He estimated it will cost $100,000 for animal feed, and up to $42,000 as payment to the city for water for the zoo.
Until 1956, the city paid the zoo’s water bill. In the following year, the city paid for half of it, and the zoo has paid the entire bill for the last two years.
Other sources of zoo income are proceeds from a trust fund of about $60,000 and gifts. The zoo also receives $12,500 a year from the county for its educational program.
Against this income, the zoo has its operating costs and a payroll of $1,100,000 a year, Schroeder said.
Out of its surplus funds, the zoo tries to spend about $50,000 a year for new animals, Schroeder said. These are purchase through correspondence with dealers, and are obtained through swaps with other zoos and as gifts.
“And through our purchases the zoo gives the City of San Diego between $300,000 and $350,000 a year in new equipment and buildings because anything of this type we buy, belongs to the city,” Schroeder said.
He said the zoo board approved projects totaling more than $800,000 for the present fiscal year. But there was money enough to finance only about $600,000 worth of these, he said.
Among the current projects will be a moving staircase from the mesa in the primate area to the canyon near the seal tank, Schroeder said, The escalator will be alongside the condor cage, he added.
November 18, 1959, San Diego Evening Tribune, A-8:1-6. San Diego Zoo’s busiest classroom in town, by Frank Stone (illus.).
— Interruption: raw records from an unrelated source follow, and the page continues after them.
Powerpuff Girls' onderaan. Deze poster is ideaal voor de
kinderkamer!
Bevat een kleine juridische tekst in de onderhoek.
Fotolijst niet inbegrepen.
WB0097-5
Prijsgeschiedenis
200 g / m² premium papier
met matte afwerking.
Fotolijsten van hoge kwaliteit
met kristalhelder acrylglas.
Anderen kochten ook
Many of the visitors to the San Diego Zoo come to do more than just look at the animals.
They come to learn about them.
Of course, the zoo’s main service to San Diego is providing the largest collection of wild animals in the world.
But zoo officials say that so far as they know, the San Diego Zoo, in addition, has the most extensive educational program of any zoo in the world.
It’s an educational program that extends from nursery school to graduate college work and reaches far beyond the boundaries of San Diego.
Dr. Harry M. Wegeforth, founder of the zoo, inaugurated the program 29 years ago. The zoo itself pays for most of the program.
Through the zoo’s educational program, more than 45,000 San Diego city and county elementary school children see and learn about the zoo’s animals every year.
Every second grade student in the city schools system and most of those in second grades throughout the county are given a guided tour of the zoo yearly.
The city schools’ second grade youngsters are taken to the zoo in a 72-passenger bus purchased by the zoo. County second graders come to the zoo in their own buses.
The latest addition to the zoo’s program for youngsters is a series of classes for children under the geodesic dome of the Clark Children’s Theater in the Children’s Zoo.
There, children from nursery school through the third grade learn what animals eat, how they live, how they behave, and how to take care of their pets.
The teacher, Miss Patricia Kline, has movie and slide films to aid her instruction.
Dr. Charles Schroeder, zoo director, said the Children’s Zoo program still is experimental. This is its first year.
The zoo’s other full-time teacher, Mrs. Cynthia Ketchum, annually presents an illustrated lecture to every 4th, 5th and 6th grade class in the city schools on animals of North and South America.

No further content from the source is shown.